Adeptus' problems won't be solved quickly, according to BofA/Merrill Lynch.

Jefferies also cut its rating on the stock to "hold" from "buy" and reduced its price target to $13 from $77 today. The firm said that it is concerned about Adeptus' balance sheet and cash flows.

Additionally, Stephens lowered its rating to "equal weight" from "overweight" and decreased its price target $19 from $63, noting that the company must "right itself." But this won't happen within the upcoming quarters, the firm estimates, according to the Fly.

More than 10.64 million Adeptus shares have traded so far today vs. the 30-day average of about 505,000 shares.

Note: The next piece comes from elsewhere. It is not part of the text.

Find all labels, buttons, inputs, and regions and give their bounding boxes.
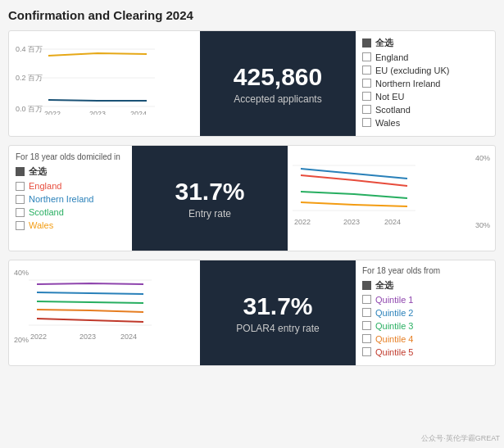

Separately, TheStreet Ratings objectively rated this stock according to its "risk-adjusted" total return prospect over a 12-month investment horizon. Not based on the news in any given day, the rating may differ from Jim Cramer's view or that of this articles's author.

TheStreet Ratings rated this stock as a "hold" with a ratings score of C-.

The company's strengths can be seen in multiple areas, such as its revenue growth, largely solid financial position with reasonable debt levels by most measures and notable return on equity. However, as a counter to these strengths, we also find weaknesses including weak operating cash flow, poor profit margins and a generally disappointing performance in the stock itself.